----- DATA EXCERPTS

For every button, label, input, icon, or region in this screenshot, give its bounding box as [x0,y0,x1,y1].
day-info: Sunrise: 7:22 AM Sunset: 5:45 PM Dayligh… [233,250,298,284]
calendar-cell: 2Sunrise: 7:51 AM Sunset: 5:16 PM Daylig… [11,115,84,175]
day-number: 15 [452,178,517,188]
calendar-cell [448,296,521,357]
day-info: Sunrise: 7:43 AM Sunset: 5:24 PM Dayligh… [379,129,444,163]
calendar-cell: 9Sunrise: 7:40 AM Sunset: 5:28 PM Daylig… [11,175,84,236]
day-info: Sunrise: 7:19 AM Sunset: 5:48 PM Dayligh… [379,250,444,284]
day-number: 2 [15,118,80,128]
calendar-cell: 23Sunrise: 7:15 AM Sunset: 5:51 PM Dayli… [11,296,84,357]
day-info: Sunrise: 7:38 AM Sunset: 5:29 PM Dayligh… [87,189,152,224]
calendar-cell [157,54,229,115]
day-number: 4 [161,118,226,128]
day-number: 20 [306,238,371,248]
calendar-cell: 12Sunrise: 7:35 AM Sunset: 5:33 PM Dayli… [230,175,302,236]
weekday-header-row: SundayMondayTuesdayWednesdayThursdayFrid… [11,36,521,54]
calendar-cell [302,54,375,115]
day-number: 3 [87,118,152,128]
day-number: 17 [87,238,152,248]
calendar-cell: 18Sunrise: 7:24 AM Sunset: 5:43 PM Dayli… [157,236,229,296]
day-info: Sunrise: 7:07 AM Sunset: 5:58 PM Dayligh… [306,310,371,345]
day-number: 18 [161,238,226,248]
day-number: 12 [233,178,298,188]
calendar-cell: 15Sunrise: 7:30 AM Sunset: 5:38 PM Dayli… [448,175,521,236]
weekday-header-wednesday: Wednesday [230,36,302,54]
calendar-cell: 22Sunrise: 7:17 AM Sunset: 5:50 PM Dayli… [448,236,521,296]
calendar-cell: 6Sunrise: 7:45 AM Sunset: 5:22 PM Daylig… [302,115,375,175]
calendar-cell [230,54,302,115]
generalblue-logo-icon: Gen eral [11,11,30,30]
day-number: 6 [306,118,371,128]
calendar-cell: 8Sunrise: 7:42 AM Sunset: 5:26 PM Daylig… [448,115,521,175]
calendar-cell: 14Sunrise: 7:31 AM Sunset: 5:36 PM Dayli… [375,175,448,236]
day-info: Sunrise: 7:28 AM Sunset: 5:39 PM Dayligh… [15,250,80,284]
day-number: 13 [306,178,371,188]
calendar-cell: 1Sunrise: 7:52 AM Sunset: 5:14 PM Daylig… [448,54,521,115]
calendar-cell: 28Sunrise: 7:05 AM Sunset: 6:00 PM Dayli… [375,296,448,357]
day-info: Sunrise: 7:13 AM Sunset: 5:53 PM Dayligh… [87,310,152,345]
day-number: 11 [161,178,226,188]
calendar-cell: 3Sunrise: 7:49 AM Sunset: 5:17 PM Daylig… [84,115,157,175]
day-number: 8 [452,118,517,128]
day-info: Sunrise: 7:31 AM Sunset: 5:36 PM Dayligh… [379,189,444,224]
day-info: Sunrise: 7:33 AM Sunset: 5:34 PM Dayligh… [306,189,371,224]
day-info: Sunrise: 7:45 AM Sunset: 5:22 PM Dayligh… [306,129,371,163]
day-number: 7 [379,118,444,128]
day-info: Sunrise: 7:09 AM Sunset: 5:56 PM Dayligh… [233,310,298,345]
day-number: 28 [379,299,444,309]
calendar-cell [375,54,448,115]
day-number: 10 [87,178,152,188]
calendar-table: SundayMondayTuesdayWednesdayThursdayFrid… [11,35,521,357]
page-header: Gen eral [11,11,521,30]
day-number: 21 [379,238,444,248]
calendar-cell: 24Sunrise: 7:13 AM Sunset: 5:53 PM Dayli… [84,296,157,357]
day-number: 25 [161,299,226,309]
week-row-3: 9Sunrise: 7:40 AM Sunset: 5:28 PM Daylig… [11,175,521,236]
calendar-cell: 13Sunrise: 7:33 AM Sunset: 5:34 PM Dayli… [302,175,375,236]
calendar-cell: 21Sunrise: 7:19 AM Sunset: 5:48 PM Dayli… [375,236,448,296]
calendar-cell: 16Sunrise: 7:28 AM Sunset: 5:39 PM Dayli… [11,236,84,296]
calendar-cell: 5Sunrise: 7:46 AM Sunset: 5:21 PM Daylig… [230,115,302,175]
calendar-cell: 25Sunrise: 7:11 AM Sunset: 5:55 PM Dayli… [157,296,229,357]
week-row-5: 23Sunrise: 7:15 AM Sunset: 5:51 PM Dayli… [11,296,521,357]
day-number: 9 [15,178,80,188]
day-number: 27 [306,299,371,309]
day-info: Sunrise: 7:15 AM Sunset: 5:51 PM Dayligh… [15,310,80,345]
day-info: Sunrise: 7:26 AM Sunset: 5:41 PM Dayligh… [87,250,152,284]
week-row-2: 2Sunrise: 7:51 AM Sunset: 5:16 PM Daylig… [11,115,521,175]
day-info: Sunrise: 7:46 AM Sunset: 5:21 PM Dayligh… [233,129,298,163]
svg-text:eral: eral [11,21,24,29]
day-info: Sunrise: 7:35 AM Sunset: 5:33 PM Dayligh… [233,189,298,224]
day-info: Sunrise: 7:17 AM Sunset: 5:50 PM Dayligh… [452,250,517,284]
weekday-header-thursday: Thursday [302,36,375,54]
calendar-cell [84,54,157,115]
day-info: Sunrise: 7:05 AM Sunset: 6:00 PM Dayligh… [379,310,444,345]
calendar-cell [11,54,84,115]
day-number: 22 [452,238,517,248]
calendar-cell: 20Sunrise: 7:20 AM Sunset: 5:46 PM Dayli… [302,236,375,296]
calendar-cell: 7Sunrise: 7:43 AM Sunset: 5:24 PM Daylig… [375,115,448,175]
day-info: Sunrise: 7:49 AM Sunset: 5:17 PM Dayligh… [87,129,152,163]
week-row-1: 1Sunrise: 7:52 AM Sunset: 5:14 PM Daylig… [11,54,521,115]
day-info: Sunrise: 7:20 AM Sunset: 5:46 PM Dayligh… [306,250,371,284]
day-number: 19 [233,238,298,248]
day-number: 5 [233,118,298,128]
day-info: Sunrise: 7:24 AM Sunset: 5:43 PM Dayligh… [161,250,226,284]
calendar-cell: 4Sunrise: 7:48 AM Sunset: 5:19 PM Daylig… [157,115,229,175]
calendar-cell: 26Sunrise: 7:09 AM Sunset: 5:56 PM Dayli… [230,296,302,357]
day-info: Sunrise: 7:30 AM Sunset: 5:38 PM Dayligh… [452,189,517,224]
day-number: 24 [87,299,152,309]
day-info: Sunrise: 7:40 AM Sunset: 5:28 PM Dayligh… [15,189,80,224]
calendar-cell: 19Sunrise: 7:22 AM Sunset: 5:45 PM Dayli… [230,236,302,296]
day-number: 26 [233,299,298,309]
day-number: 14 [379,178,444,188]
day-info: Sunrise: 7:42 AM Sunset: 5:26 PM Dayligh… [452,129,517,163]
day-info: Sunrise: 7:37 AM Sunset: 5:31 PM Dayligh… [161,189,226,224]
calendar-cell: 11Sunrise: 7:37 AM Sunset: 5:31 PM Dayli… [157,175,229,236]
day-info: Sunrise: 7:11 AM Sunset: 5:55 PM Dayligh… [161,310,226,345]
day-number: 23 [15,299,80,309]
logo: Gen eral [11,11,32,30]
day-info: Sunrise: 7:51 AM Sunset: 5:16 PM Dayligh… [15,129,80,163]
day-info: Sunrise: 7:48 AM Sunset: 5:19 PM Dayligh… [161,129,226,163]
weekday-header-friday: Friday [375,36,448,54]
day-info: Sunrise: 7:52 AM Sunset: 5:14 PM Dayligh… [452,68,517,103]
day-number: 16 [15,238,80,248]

----------

• ABOUT THIS EXERCISE: The lines you need are those holding the word "header"; copy each of them from the material above.

• EXPECTED ANSWER:
weekday-header-row: SundayMondayTuesdayWednesdayThursdayFrid… [11,36,521,54]
weekday-header-wednesday: Wednesday [230,36,302,54]
page-header: Gen eral [11,11,521,30]
weekday-header-thursday: Thursday [302,36,375,54]
weekday-header-friday: Friday [375,36,448,54]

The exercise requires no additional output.